#### RECORDS FOR THE EXERCISE
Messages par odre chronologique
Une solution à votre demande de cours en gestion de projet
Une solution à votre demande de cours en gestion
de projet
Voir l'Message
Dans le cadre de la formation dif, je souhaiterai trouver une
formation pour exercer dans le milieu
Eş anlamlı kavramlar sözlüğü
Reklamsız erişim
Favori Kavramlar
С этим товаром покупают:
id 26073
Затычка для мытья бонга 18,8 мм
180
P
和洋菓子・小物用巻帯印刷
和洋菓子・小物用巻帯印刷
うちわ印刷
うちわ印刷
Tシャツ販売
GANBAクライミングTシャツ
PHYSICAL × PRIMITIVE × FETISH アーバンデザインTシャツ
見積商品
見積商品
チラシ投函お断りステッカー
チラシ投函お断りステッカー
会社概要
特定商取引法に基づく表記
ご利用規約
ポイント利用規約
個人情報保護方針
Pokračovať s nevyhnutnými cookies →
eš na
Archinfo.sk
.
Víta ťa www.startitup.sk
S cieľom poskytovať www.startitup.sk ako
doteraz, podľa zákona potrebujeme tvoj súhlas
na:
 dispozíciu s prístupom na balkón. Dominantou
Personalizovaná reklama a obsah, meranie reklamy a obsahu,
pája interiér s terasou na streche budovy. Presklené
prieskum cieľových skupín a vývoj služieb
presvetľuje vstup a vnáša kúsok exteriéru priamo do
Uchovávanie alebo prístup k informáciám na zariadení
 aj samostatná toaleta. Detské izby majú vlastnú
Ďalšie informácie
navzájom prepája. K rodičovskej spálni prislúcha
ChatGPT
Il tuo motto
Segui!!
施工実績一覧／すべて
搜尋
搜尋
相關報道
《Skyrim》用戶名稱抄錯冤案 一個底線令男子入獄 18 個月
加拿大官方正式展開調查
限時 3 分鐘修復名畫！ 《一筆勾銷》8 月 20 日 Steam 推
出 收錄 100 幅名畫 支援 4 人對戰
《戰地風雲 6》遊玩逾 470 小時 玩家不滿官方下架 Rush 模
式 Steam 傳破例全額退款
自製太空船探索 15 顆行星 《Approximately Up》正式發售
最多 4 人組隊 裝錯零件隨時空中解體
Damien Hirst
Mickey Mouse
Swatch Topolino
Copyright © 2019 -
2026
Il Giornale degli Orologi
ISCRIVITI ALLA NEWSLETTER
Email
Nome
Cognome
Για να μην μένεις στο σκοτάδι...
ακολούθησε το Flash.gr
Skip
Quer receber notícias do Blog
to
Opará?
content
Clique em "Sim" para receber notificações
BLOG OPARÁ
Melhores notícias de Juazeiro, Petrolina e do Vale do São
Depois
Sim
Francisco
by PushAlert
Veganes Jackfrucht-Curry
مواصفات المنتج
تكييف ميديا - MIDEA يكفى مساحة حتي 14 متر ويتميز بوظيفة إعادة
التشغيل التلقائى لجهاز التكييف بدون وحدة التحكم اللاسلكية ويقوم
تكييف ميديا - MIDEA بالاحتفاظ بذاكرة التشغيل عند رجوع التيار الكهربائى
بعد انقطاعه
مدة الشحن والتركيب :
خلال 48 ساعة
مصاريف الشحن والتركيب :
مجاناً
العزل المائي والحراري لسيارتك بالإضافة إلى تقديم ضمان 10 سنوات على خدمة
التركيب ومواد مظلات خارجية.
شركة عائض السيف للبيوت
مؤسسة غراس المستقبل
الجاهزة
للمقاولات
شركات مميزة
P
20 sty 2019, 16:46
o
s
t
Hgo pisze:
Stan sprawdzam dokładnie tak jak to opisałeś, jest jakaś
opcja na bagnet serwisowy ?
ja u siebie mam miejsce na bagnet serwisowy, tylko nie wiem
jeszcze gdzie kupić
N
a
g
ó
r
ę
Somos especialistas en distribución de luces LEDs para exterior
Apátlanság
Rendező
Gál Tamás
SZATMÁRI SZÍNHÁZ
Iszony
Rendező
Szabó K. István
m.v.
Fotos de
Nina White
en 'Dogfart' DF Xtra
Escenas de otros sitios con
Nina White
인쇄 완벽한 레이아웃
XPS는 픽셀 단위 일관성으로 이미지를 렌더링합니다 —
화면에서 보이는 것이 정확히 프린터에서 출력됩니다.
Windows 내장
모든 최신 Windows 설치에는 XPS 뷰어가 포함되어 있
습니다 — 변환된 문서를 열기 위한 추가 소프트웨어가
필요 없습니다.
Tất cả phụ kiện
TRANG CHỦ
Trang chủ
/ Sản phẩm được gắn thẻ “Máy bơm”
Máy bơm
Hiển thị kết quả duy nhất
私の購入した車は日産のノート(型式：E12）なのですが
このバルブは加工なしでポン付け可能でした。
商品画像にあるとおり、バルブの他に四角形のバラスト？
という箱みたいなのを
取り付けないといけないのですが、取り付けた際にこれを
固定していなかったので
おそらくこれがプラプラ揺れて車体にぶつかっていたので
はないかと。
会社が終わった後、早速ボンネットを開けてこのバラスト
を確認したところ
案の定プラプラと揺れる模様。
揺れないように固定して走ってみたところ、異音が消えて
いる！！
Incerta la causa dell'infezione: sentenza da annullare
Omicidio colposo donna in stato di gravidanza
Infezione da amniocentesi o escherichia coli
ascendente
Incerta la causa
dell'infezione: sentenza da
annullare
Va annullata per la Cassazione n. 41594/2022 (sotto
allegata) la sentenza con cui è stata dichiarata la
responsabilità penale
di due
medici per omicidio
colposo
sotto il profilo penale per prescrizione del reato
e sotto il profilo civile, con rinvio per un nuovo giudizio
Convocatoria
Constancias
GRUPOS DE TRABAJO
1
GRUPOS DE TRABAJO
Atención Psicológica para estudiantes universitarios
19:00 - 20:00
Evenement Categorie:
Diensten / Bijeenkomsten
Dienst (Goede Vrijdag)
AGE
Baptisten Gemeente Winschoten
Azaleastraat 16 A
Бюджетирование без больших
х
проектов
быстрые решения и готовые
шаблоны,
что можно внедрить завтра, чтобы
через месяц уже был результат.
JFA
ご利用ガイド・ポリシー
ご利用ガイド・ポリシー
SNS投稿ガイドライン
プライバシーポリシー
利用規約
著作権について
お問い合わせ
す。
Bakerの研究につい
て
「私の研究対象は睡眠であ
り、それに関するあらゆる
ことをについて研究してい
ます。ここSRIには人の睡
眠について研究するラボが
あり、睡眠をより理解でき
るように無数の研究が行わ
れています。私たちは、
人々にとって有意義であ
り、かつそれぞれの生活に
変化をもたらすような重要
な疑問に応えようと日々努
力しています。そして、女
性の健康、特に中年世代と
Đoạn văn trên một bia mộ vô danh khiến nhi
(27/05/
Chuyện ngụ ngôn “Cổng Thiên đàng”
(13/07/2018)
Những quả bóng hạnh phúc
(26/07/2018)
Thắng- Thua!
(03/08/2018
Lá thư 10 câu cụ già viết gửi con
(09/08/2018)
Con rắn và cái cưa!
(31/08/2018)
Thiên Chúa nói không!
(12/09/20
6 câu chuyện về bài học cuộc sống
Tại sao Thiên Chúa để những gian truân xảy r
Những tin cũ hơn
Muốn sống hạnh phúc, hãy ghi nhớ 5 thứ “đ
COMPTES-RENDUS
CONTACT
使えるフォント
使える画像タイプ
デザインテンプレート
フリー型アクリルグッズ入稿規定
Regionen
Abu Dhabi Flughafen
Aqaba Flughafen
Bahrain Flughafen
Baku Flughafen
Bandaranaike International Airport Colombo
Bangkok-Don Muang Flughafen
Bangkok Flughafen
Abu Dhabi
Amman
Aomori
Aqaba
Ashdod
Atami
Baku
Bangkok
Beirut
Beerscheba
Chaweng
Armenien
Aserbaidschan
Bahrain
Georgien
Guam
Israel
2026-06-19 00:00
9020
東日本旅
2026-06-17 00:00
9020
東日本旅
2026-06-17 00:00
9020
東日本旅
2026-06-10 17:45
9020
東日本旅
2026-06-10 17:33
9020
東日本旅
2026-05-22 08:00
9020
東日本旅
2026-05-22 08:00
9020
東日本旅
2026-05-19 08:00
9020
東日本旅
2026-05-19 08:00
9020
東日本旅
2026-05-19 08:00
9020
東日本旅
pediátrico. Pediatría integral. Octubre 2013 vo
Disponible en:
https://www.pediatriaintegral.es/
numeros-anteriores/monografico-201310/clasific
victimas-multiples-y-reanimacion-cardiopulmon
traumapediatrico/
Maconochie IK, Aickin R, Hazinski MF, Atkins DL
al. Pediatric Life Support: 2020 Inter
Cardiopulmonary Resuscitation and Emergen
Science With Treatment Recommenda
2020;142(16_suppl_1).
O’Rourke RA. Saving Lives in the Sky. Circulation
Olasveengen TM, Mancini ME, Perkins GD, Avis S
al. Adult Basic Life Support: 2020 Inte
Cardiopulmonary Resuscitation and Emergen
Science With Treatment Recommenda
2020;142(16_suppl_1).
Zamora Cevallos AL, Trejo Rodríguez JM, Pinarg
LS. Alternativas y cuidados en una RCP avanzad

#### ABOUT THIS EXERCISE
Considering only the material above, set down every line from the one with "e sotto il profilo" to the one with "Những quả bóng hạnh phúc", inclusive, exactly as written.

#### WRITTEN ANSWER
e sotto il profilo civile, con rinvio per un nuovo giudizio
Convocatoria
Constancias
GRUPOS DE TRABAJO
1
GRUPOS DE TRABAJO
Atención Psicológica para estudiantes universitarios
19:00 - 20:00
Evenement Categorie:
Diensten / Bijeenkomsten
Dienst (Goede Vrijdag)
AGE
Baptisten Gemeente Winschoten
Azaleastraat 16 A
Бюджетирование без больших
х
проектов
быстрые решения и готовые
шаблоны,
что можно внедрить завтра, чтобы
через месяц уже был результат.
JFA
ご利用ガイド・ポリシー
ご利用ガイド・ポリシー
SNS投稿ガイドライン
プライバシーポリシー
利用規約
著作権について
お問い合わせ
す。
Bakerの研究につい
て
「私の研究対象は睡眠であ
り、それに関するあらゆる
ことをについて研究してい
ます。ここSRIには人の睡
眠について研究するラボが
あり、睡眠をより理解でき
るように無数の研究が行わ
れています。私たちは、
人々にとって有意義であ
り、かつそれぞれの生活に
変化をもたらすような重要
な疑問に応えようと日々努
力しています。そして、女
性の健康、特に中年世代と
Đoạn văn trên một bia mộ vô danh khiến nhi
(27/05/
Chuyện ngụ ngôn “Cổng Thiên đàng”
(13/07/2018)
Những quả bóng hạnh phúc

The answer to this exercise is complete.